6. En deuxième lieu, aux termes de l’article 8 du décret du 23 avril 2009 relatif aux règles de classement des personnes nommées dans les corps d’enseignants-chercheurs des établissements publics d’enseignement supérieur et de recherche relevant du ministre chargé de l’enseignement supérieur : « Les personnes recrutées dans le corps des maîtres de conférences ou dans l’un des corps assimilés à celui des maîtres de conférences, en application de l’arrêté prévu par l’article 6 du décret du 16 janvier 1992 susvisé, sont classées dans la classe de début de ce corps à un échelon déterminé en prenant en compte la totalité des services effectués en qualité : / 1° D’attaché temporaire d’enseignement et de recherche, régi par le décret n° 88-654 du 7 mai 1988 ».
7. Il ressort des pièces du dossier que les services de Mme E exercés en sa qualité d’attaché temporaire d’enseignement et de recherche du 1er septembre 2017 au 31 août 2019 ont bien été pris en compte dans le calcul de son ancienneté par la décision contestée.
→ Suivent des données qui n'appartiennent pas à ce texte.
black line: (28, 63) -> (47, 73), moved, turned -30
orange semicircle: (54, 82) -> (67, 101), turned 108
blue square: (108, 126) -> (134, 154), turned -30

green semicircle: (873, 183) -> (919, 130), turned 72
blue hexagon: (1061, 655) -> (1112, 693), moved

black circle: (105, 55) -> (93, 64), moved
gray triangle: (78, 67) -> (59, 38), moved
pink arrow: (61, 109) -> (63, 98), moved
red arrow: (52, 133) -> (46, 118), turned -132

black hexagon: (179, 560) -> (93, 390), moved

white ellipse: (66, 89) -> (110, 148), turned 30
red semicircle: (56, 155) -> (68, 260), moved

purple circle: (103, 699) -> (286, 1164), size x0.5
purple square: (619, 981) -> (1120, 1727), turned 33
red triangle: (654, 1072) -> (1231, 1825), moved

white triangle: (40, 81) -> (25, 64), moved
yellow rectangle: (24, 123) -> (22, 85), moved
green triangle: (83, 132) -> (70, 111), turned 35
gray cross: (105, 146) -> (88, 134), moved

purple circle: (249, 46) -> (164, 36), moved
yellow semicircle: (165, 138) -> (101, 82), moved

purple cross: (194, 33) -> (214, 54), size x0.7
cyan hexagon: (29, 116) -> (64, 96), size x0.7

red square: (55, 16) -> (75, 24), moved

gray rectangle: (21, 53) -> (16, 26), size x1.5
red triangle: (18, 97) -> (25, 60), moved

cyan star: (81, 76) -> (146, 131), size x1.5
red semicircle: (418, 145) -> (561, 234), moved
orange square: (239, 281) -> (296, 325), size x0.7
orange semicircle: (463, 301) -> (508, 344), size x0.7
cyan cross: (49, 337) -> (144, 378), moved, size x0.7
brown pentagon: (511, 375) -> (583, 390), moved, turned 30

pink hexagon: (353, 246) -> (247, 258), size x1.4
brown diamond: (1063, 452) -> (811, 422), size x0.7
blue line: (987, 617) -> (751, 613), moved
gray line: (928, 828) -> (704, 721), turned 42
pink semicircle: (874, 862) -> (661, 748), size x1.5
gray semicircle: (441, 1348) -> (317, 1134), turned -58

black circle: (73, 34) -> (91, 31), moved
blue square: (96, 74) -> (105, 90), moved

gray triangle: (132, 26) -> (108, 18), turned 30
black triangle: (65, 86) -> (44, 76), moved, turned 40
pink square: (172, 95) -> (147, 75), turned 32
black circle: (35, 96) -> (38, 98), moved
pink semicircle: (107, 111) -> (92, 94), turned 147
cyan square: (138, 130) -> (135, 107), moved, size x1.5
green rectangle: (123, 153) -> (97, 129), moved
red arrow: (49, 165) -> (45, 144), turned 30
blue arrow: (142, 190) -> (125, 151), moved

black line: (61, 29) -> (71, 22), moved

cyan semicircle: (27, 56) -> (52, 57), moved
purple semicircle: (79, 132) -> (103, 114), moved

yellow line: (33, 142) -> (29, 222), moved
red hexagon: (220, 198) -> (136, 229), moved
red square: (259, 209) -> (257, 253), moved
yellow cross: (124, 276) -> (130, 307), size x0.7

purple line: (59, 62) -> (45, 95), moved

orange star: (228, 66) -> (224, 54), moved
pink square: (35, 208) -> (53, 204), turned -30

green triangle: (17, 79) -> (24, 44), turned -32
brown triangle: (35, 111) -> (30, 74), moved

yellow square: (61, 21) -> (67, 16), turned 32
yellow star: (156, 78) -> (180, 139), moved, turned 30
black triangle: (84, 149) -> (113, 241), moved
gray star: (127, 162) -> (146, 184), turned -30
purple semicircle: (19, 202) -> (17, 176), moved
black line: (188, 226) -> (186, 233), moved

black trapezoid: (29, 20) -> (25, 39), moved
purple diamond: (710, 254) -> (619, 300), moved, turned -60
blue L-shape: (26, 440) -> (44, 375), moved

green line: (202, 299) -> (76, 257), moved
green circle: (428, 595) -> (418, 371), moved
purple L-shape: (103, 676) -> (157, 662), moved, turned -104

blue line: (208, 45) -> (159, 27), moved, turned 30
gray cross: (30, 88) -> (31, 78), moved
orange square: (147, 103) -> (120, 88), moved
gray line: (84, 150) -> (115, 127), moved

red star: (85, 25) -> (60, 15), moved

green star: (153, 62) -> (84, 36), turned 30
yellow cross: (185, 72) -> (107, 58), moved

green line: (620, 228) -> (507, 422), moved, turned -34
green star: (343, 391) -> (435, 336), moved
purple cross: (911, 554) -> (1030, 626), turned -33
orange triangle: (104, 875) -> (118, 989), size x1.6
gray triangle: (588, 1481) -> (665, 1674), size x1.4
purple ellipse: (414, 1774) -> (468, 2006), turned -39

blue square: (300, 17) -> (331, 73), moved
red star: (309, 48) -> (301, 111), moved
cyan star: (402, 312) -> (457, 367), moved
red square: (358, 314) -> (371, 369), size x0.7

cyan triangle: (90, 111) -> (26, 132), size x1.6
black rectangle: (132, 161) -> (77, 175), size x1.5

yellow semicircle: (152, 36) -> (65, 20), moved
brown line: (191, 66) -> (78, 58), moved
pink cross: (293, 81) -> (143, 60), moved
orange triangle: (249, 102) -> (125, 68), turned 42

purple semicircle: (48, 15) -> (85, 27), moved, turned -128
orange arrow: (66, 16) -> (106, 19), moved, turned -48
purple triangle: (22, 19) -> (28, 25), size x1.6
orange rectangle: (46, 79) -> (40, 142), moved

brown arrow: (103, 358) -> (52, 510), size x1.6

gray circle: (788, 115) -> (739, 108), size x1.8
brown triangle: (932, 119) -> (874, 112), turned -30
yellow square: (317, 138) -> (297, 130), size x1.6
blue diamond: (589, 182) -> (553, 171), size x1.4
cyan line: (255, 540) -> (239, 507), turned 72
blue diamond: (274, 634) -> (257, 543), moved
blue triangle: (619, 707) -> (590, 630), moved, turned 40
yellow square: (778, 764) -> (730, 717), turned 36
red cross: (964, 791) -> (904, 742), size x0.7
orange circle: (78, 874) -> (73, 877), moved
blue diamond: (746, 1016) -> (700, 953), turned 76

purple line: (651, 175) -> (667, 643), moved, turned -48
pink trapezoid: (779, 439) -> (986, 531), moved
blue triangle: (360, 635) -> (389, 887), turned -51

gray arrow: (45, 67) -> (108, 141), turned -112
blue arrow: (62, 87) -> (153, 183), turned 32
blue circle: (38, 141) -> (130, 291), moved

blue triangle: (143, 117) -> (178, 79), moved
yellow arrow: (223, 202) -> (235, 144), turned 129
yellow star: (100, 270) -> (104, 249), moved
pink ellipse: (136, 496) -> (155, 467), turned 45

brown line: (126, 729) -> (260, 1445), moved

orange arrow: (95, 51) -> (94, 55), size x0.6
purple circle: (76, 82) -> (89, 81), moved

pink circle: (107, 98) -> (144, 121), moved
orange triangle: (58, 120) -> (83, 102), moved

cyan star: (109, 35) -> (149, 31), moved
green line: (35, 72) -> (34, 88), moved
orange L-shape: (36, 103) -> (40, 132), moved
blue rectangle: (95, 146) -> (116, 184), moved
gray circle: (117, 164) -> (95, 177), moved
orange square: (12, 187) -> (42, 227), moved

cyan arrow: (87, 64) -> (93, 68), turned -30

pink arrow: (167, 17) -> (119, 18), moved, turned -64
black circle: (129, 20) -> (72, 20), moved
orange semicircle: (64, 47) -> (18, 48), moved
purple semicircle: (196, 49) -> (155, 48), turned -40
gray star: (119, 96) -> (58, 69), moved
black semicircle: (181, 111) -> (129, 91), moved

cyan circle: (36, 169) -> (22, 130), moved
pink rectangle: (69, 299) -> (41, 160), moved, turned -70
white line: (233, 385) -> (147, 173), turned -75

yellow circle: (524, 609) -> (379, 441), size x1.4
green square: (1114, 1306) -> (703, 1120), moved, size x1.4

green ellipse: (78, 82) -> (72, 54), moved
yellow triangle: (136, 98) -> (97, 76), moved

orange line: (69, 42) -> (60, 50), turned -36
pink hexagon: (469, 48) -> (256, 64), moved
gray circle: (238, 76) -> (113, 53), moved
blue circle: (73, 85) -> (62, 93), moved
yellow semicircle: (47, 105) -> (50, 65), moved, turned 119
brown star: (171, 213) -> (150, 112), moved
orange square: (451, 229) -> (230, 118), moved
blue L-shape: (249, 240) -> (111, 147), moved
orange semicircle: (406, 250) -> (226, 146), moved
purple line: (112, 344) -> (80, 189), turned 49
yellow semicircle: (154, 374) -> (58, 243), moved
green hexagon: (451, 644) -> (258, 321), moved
Par suite, le moyen tiré de la méconnaissance des dispositions citées au point précédent manque en fait.
8. En troisième lieu, aux termes de l’article 10 du décret du 23 avril 2009 relatif aux règles de classement des personnes nommées dans les corps d’enseignants-chercheurs des établissements publics d’enseignement supérieur et de recherche relevant du ministre chargé de l’enseignement supérieur : « Les personnes nommées dans l’un des corps mentionnés à l’article 1er du présent décret qui antérieurement à leur nomination avaient la qualité d’agent non titulaire de l’Etat, des collectivités locales ou de leurs établissements publics, autres que celles mentionnées aux articles 4, 5, 6, 7, 8 et 9 ci-dessus, sont classées à l’échelon de la classe de début de ce corps ou éventuellement de la classe de ce corps au titre duquel un recrutement a été ouvert. Ce classement est déterminé en prenant en compte, sur la base des durées de service fixées pour l’avancement à l’ancienneté dans chacun des échelons de ce corps, une fraction de l’ancienneté de service dans les conditions prévues aux 1°, 2° et 3° du I et au II de l’article 7 du décret du 23 décembre 2006 susvisé ». Aux termes de l’article 15 du même décret : « I. ' Lorsque les personnes nommées en application des articles ci-dessus peuvent se prévaloir des dispositions des articles 4 à 12 du présent décret, ces dispositions sont cumulables, sous réserve que ces services et bonifications n’aient pas déjà été pris en compte lors de l’accès initial à un corps de fonctionnaire. / Pour l’application du présent décret : / 1° Les fonctions qui ne sont pas exercées à temps plein sont prises en compte à concurrence des services réellement effectués () ». Enfin, aux termes de l’article 7 du décret du 23 décembre 2006 relatif aux règles du classement d’échelon consécutif à la nomination dans certains corps de catégorie A de la fonction publique de l’Etat : « I. – Les agents qui justifient de services d’ancien fonctionnaire civil, de services en tant qu’agent d’une organisation internationale intergouvernementale ou de services d’agent public non titulaire, autres que des services accomplis en qualité d’élève ou de stagiaire, sont classés à un échelon déterminé en prenant en compte une fraction de leur ancienneté de services publics civils dans les conditions suivantes : 1° Les services accomplis dans des fonctions du niveau de la catégorie A sont retenus à raison de la moitié de leur durée jusqu’à douze ans et des trois quarts de cette durée au-delà de douze ans () ».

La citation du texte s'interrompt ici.